Problem: From the entries, copy out every line in which the word "Screen" is found.

Data for this exercise:
::::::::
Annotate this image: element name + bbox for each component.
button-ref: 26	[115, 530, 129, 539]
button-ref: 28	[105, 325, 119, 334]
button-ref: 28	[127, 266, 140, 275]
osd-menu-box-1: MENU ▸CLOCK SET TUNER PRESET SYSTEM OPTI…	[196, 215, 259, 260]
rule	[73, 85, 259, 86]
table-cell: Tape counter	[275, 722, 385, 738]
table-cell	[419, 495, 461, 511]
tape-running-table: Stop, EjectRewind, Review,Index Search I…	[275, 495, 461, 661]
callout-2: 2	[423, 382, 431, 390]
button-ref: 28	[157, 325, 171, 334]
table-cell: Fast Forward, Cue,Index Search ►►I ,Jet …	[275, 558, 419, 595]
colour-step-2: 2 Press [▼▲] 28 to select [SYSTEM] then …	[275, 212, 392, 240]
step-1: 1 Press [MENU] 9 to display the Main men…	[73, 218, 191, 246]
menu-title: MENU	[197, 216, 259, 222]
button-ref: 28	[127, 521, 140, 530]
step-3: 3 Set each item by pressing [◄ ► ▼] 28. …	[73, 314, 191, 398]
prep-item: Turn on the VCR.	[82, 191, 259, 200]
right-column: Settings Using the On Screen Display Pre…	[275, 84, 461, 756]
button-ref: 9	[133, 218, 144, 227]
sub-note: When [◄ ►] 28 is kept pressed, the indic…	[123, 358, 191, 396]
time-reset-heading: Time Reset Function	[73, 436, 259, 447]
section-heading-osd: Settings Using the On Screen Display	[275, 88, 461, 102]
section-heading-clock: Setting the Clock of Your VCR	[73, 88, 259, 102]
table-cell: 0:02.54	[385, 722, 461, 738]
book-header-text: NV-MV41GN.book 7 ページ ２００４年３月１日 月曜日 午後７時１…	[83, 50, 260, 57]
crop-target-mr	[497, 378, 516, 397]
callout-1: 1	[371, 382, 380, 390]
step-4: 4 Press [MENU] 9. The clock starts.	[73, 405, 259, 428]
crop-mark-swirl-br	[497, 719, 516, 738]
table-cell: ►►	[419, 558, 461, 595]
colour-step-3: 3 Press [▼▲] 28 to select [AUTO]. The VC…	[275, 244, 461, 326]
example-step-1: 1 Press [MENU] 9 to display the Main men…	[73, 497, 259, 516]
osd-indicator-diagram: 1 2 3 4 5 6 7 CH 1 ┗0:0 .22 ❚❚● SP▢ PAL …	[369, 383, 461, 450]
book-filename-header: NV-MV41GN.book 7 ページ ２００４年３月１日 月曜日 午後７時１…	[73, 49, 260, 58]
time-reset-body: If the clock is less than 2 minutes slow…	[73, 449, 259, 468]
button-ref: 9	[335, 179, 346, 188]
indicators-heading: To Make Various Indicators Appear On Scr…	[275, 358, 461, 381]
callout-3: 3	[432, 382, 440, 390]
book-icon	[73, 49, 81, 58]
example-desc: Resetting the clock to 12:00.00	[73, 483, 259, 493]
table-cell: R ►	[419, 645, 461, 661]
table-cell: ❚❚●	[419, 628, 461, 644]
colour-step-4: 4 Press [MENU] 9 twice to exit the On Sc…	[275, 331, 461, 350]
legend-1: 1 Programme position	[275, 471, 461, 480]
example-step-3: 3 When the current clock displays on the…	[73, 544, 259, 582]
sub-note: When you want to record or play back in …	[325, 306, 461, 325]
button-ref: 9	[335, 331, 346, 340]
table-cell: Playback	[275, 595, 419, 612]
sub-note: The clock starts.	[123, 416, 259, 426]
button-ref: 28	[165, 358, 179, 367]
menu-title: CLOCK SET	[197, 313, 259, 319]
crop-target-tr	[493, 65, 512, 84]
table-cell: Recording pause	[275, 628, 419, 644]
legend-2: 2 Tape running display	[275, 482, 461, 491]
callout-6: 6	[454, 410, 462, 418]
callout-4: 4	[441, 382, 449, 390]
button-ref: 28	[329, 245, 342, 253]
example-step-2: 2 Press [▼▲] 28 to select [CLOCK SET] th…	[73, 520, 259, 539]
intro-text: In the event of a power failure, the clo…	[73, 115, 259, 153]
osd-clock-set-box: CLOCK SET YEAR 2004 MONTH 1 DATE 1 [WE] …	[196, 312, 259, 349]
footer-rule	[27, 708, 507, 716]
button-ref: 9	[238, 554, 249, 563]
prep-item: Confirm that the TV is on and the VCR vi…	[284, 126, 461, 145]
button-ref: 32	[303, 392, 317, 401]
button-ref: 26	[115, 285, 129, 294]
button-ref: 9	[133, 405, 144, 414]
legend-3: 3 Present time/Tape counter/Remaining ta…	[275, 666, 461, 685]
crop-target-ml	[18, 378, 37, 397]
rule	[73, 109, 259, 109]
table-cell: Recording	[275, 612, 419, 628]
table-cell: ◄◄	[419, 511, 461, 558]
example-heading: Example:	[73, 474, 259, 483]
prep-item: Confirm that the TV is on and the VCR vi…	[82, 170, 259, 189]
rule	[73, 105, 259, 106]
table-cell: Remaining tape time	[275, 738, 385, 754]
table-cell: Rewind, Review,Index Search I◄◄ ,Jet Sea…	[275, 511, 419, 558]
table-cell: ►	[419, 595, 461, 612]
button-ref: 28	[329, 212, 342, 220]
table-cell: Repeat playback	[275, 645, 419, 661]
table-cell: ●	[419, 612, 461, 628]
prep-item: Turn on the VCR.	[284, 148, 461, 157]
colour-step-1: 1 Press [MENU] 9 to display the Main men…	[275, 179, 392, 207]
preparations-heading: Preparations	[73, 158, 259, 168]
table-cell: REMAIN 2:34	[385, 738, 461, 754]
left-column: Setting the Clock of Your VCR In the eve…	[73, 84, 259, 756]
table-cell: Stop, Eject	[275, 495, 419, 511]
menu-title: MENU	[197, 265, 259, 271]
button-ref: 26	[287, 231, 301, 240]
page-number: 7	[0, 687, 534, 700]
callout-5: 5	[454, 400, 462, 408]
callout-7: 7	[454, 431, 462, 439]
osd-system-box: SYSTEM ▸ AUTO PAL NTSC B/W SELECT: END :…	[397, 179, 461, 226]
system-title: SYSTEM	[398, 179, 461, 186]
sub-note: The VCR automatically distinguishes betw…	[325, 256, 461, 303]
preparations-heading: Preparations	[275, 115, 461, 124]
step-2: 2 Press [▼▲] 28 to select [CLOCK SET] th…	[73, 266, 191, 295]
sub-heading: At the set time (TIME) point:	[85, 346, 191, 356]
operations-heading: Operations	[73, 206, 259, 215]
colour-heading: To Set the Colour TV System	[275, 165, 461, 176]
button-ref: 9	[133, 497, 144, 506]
::::::::
Output of the task:
right-column: Settings Using the On Screen Display Pre…	[275, 84, 461, 756]
section-heading-osd: Settings Using the On Screen Display	[275, 88, 461, 102]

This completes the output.